Pas de craintes de récession ou de crise systémique bancaire cette fois-ci, mais une conjonction de facteurs négatifs : baisse des prévisions de croissance et donc révision à la baisse de la demande de pétrole, levée partielle des sanctions contre l’Iran, production qui surprend à la hausse aux Etats-Unis, production record de la part de l’Arabie Saoudite alors qu’elle disait dans le même temps vouloir la baisser… sans compter le positionnement spéculatif important sur le pétrole. Le contexte de marché toujours fragile en raison des incertitudes politiques explique lui aussi l’amplitude de la baisse.
Ce mouvement a logiquement entrainé une baisse des taux cœur et des points morts d’inflation ; ces derniers ont particulièrement souffert en zone euro, les points morts d’inflation allemands à 10 ans baissant par exemple de 18 bp sur le mois, soit le mouvement le plus important depuis début 2016.
Les discussions autour du Brexit continuent, avec l’accord conclu entre la Commission Européenne et le gouvernement britannique le 25 novembre.Les Anglais doivent maintenant faire voter cet accord par la Chambre des communes, vote  qui doit avoir lieu a priori le 11 décembre. A l’heure actuelle, il est difficile d’imaginer comment ce vote pourrait être positif. Démission de Theresa May ? Nouvelles élections ? Referendum ? Nous continuons à penser qu’il n’y aura pas de "Hard Brexit", mais le chemin risque d’être chaotique.

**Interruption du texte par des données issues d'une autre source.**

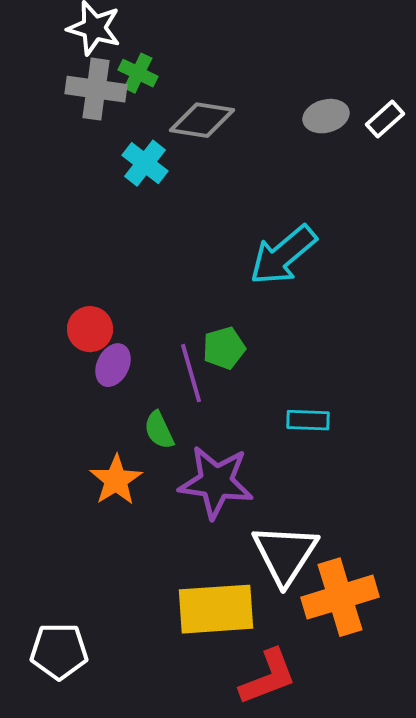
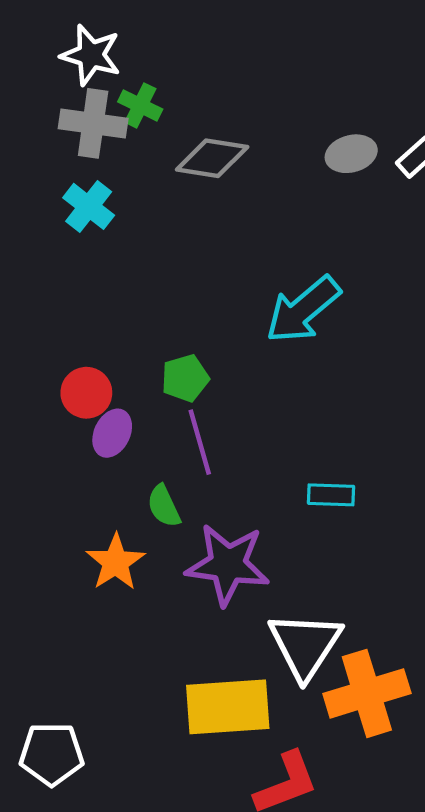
cyan cross: (145, 163) -> (89, 206), moved
green pentagon: (224, 348) -> (185, 378), moved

Tous les investisseurs avaient aussi les yeux rivés sur le sommet du G20 qui devait se tenir en Argentine en fin de mois avec 2 sujets principaux : tension commerciale entre les USA et la Chine et discussions autour de la possible diminution de la production de pétrole de la part de l’OPEP + Russie. Et, pour une fois cette année, ces espoirs n’ont pas été déçus :

  • Accord entre Donald Trump et Xi Jinping sur une "trêve" de 90 jours dans le conflit commercial qui les oppose ;
  • L’OPEP  et ses alliés plancheraient sur un accord de réduction de la production de    1,3 million de barils par jour.

Le dernier sujet d’importance est le revirement de M. Powell : après avoir dit le 3 octobre que la politique monétaire était encore loin du taux d’équilibre (Hawkish), il a déclaré que celle-ci en était finalement assez proche. Ce changement de ton a largement contribué à apaiser les marchés financiers.
Un rallye de fin d’année est donc finalement envisageable, surtout sur la zone émergente (devises, taux et actions), principale bénéficiaire des évolutions récentes et zone ayant le plus souffert cette année. Un rallye en Europe est aussi envisageable mais il dépendra de la résolution ou non des problématiques politiques.